Broadly speaking, dystopian sagas diverge into two camps. On the one hand, you have your bleak future in the vein of Fahrenheit 451, where humanity’s plight is, for lack of a better term, entirely self-inflicted, i.e. the political processes hath wrought a state of grim dictatorship and social repression. The remainder of dystopian fantasy tales take place in a post-apocalyptic setting, where acts of god and the forces of nature conspire to render all the earth an inhospitable wasteland; although humanity often takes oblique credit for the devastation, as in nuclear fallout stories, such as Alas, Babylon.
Aimee Greenberg’s American Carnage: A Love Story fits comfortably into the latter camp, with humanity surviving along the rank edges of a blighted world bereft of trees and, presumably, arable land in general. Thanks, climate change.
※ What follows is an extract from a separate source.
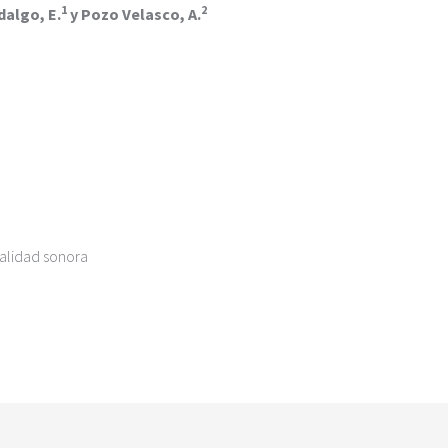
1
2
dalgo, E.
y Pozo Velasco, A.
calidad sonora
The “man-made armageddon” narrative has apparently outpaced the “XYZ unforeseen and unstoppable obliterative force” narrative, and I think it’s because the extrinsic apocalypse lends itself to feel-good tales of human ingenuity. Is that a big old space rock hurtling towards the planet? Better summon a team of plucky roughnecks to save the day. Aliens systematically wiping out life on earth? Good thing for retired military heroes who just want to have a normal life. Geology trying to kill us all? How about we just have The Rock jump off some stuff for two hours and call it good.
When we have nothing and no one but ourselves to blame, darker themes creep to the surface. Maybe it’s because the kind of apocalypse where human intervention leaves the world a desolated charnel house might actually happen, and the next thing you know it, you have mad scientists trying to perfect the human species, and dictatorial figures hoarding the world’s pleasure for themselves. If we had to choose, I think we’d all take the blameless, extinction-level event over the anthropogenic disaster. Not all apocalypses are created equal.
American Carnage runs at the City Heights Performance Annex at the Weingart Library through November 26.